En marge de la prévision à 5 ans de l'équilibre offre demande, RTE propose différents scénarios prospectifs du mix électrique français d'ici 2030. Deux hypothèses sont privilégiées. L'une d'entre elle repose sur les promesses de campagne du candidat François Hollande, notamment la limitation à 50% de l'électricité d'origine nucléaire en France. Dans ce cas, la consommation française serait d'environ 510 TWh contre 520 dans une option médiane.
Dans les deux cas, RTE rappelle que la création d'interconnexions en Europe sera centrale. "Ces 20 dernières années, 5000 MW ont été mis en service. Il faudra trois fois plus d'interconnexion que ce qu'on a pu réaliser" d'ici à 2030, a déclaré le président du directoire de l'entreprise Dominique Maillard.

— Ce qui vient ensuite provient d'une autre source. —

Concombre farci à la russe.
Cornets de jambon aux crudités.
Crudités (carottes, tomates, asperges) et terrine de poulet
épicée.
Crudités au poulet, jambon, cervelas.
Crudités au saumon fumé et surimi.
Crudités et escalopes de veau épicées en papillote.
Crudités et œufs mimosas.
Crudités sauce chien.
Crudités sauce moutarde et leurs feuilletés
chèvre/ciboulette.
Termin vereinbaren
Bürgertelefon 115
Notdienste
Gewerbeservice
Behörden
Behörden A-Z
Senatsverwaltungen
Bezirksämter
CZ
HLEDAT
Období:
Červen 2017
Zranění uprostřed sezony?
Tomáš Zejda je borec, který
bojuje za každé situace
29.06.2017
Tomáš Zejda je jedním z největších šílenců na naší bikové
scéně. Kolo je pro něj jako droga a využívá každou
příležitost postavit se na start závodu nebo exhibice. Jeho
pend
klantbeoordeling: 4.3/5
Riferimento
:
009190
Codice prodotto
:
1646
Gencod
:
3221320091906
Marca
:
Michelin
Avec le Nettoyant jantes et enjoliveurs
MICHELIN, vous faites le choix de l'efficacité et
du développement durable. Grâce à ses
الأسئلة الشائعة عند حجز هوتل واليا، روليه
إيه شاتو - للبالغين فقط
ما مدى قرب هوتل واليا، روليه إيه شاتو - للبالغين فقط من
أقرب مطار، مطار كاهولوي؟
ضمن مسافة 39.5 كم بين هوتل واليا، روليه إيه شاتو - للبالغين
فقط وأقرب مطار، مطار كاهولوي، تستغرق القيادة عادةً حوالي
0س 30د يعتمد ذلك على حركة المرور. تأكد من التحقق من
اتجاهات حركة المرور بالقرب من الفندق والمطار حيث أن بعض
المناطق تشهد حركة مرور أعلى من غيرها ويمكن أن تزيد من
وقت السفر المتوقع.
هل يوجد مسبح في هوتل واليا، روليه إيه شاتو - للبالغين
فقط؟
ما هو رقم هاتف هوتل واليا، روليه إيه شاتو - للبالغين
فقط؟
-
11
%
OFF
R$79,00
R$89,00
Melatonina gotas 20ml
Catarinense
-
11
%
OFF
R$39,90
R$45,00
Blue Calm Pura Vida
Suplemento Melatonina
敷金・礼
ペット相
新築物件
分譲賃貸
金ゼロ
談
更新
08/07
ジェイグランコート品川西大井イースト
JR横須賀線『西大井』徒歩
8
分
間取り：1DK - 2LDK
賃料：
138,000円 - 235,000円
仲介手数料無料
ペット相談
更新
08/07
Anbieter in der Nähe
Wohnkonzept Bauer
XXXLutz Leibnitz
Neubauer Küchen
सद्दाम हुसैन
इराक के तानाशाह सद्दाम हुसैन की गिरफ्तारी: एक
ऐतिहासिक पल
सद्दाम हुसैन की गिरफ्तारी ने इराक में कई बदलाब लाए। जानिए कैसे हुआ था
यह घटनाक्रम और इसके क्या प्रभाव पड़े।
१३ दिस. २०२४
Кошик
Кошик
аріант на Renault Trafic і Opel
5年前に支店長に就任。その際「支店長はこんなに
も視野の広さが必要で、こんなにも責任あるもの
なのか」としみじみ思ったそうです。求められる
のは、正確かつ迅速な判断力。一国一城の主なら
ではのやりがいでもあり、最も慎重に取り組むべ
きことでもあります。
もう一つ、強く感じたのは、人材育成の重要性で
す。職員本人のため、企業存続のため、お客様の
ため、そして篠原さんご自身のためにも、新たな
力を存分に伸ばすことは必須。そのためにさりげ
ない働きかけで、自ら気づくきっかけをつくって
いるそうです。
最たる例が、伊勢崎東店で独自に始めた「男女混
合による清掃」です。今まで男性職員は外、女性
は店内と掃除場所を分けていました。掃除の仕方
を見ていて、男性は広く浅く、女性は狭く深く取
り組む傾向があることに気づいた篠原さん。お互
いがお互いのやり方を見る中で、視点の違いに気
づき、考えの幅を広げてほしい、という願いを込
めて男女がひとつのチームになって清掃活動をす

Attention à la "double peine"
Revenant sur les projets européens il a fait part de son inquiétude sur la réduction des délais de procédures. "La Commission pense à une déclaration d'intérêt économique européen. C'est une bonne idée sauf si cela se superpose aux procédures nationales, parce qu'alors là ce serait la double peine."
La nécessité de convaincre les populations, souvent réticentes à voir construire des lignes à haute tension proches de chez elles, a enfin été, une nouvelle fois, évoquée.
Ce rapport de RTE est rendu public 10 jours avant le début de la conférence environnementale organisée par le gouvernement, dont la transition énergétique sera l'un des sujets phares.
Il constitue une contribution au débat, indique l'entreprise. Interrogé par EurActiv.fr, Dominique Maillard a déclaré que le document avait déjà été transmis au gouvernement. "Il y a une prise de conscience de l'importance des interconnexions, ne serait-ce que par rapport à la réflexion en Allemagne."
Le coût des interconnexions nécessaires est évalué à 350 millions d'euros par an d'ici 2030 si le nucléaire passe à 50% dans la production d'électricité en France. Une somme non négligeable en période de disette budgétaire.